THE PROBLEM
Check each line of the listing for the string "Tarjeta", count the lines that have it, and answer with that number only.

---*---

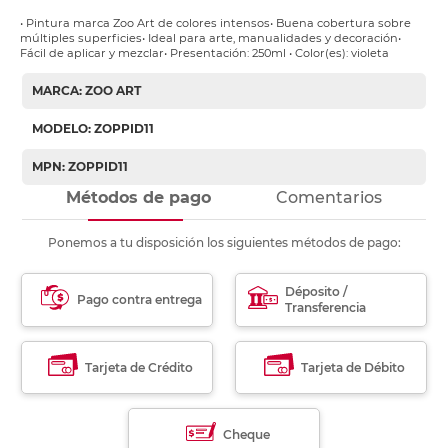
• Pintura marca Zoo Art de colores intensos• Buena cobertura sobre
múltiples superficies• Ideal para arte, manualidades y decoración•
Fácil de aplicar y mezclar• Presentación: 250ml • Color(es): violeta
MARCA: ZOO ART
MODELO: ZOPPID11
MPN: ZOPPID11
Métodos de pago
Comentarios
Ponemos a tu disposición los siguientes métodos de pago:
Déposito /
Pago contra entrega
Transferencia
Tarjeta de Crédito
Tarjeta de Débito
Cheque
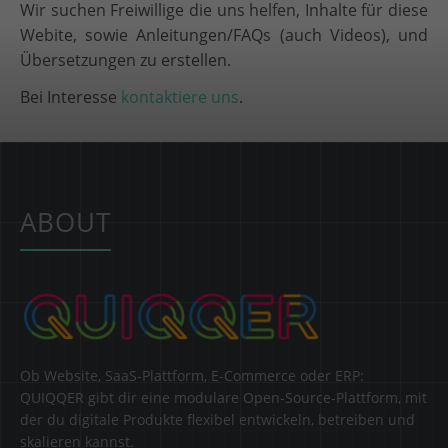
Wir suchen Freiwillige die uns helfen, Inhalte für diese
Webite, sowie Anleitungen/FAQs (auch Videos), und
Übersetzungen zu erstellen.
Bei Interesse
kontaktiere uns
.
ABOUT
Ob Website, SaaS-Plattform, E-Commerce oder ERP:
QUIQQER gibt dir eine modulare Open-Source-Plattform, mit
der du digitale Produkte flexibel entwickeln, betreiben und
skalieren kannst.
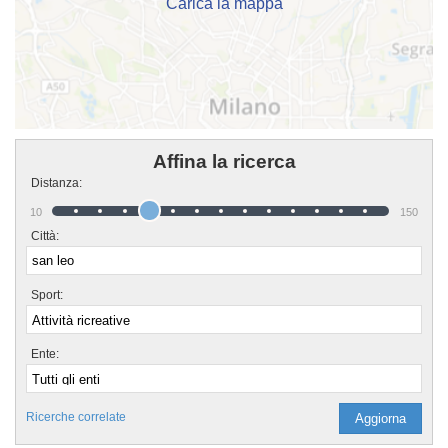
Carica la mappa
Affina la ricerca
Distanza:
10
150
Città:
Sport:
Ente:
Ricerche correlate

---*---

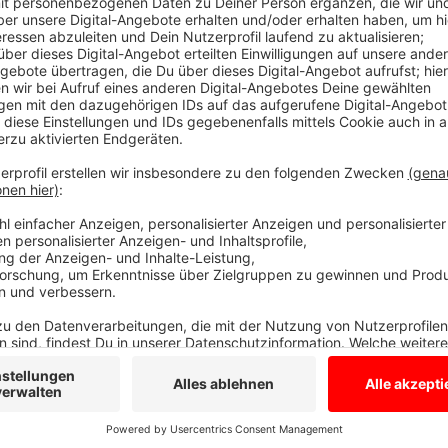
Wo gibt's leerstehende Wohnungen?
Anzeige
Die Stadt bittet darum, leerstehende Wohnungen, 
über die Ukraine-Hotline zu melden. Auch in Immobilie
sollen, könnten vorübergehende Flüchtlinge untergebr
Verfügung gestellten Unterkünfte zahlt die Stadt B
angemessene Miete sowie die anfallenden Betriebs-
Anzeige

---*---

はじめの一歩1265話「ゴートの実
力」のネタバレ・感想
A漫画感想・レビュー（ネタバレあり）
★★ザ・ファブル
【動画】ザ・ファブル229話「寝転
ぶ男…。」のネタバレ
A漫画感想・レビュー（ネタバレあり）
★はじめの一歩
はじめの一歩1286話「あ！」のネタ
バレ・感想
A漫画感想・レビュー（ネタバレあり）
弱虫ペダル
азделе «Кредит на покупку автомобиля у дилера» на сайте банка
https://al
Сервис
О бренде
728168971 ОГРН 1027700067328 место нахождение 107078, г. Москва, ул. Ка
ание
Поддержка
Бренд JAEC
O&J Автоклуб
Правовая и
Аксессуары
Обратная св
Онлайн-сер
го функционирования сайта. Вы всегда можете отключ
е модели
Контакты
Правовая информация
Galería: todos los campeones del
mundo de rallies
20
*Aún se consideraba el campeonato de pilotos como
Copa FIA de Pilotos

---*---

TASK OUTPUT
2